[comp.text.tex] MSWORD --> LaTeX Translator source code

cthomas@f.adelaide.edu.au (02/18/91)

Hi Netters,

I had so many requests for my MSWORD-->LaTeX program that I have decided
to post it on the network.

This barebones program will compile under Turbo Pascal V5.0

I must acknowledge that some of the screen formatting routines were
taken from Jamson & Nameroff (1986) Turbo Pascal Programmer's Library
Osbourne McGraw-Hill.

USE
----
COMPILE the Pascal Code and run the  .exe file.  The program will prompt
for a MSWORD print file name and an output file name for the translated file.
Translation will begin.

The program has limited error checking but should not overwrite existing
files and will inform of common DOS errors (eg file not found).

PREPARE WORD files by:
  1.  setting margins to zero and page width to say 7 inches.  Using left
      justified text also simplifies things.
  2.  Use print options to select a printer driver such as an
      Epson FX80 or LQ800
  3.  Print the document to a file eg. example.txt and use this as the
      source file for the translation program.

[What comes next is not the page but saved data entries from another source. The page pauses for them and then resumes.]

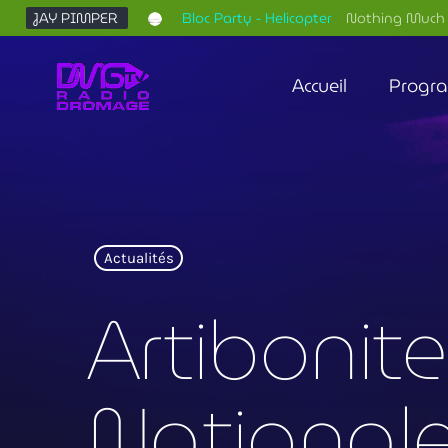
JAY PIMPER
Bloc Party - Helicopter
Nothing Much 
Accueil
Progr
Actualités
Artibonite
Nationale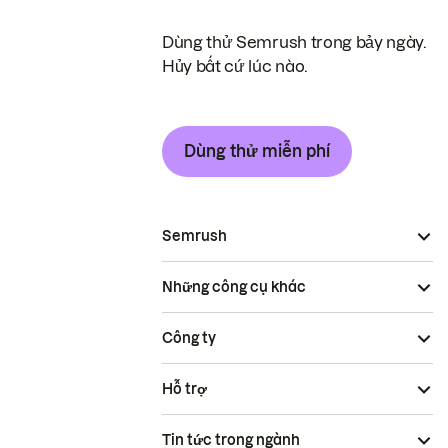
Dùng thử Semrush trong bảy ngày.
Hủy bất cứ lúc nào.
Dùng thử miễn phí
Semrush
Những công cụ khác
Công ty
Hỗ trợ
Tin tức trong ngành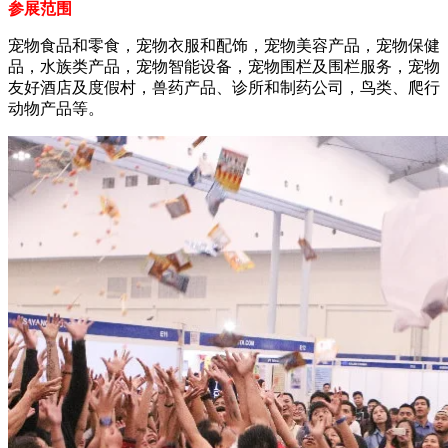
参展范围
宠物食品和零食，宠物衣服和配饰，宠物美容产品，宠物保健
品，水族类产品，宠物智能设备，宠物围栏及围栏服务，宠物
友好酒店及度假村，兽药产品、诊所和制药公司，鸟类、爬行
动物产品等。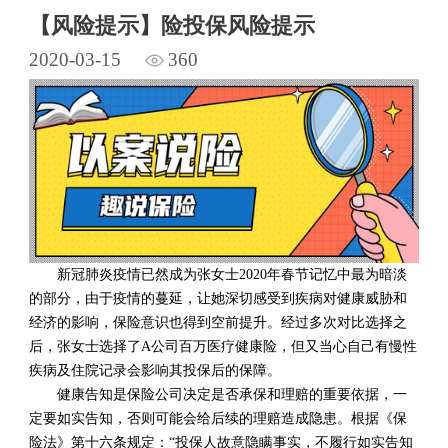
【风险提示】险投保风险提示
2020-03-15
360
新冠肺炎疫情已然成为张女士2020年春节记忆中最为暗淡
的部分，由于疫情的蔓延，让她深切感受到疾病对健康威胁和
经济的影响，保险意识也得到空前提升。经过多次对比选择之
后，张女士选择了A公司百万医疗健康险，但又当心自己有慢性
疾病及住院记录会影响其投保后的保障。
健康告知是保险公司决定是否承保和理赔的重要依据，一
定要如实告知，否则可能会给后续的理赔造成隐患。根据《保
险法》第十六条规定：“投保人故意隐瞒事实，不履行如实告知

THE TRANSLATION PROGRAM works by interpreting Epson compatible printer
codes and translating a limited set of these to appropriate LaTeX code.
This approach is limited and cannot easily be used to interprete undelined
text; tables etc also present dificulties.  But I do have some MSWORD
macros to help format basic LaTeX tables.

The present version will cope with:

  IBM PC Hi-Ascii characters
  Special LaTeX characters such as \ % { } etc.
  Math characters such as + -
  Italicized text
  Bolded text
  Superscripts and Subscripts
  Small caps format
  Characters bolded and to be printed in Epson Large type
    will be interpreted as \section{text}

The program can be easily expanded to cope with more complex procedures.
If someone does, can they please send me a copy.

I started an interactive version of the program to allow insertion of
special commands around any bolded text since I thought bolding was
widely used to denote some sought of heading.  I never got the chance to
complete it because my department put in a 3COM PC network with all the
printing aids I needed (I still use Latex for my manuals!!).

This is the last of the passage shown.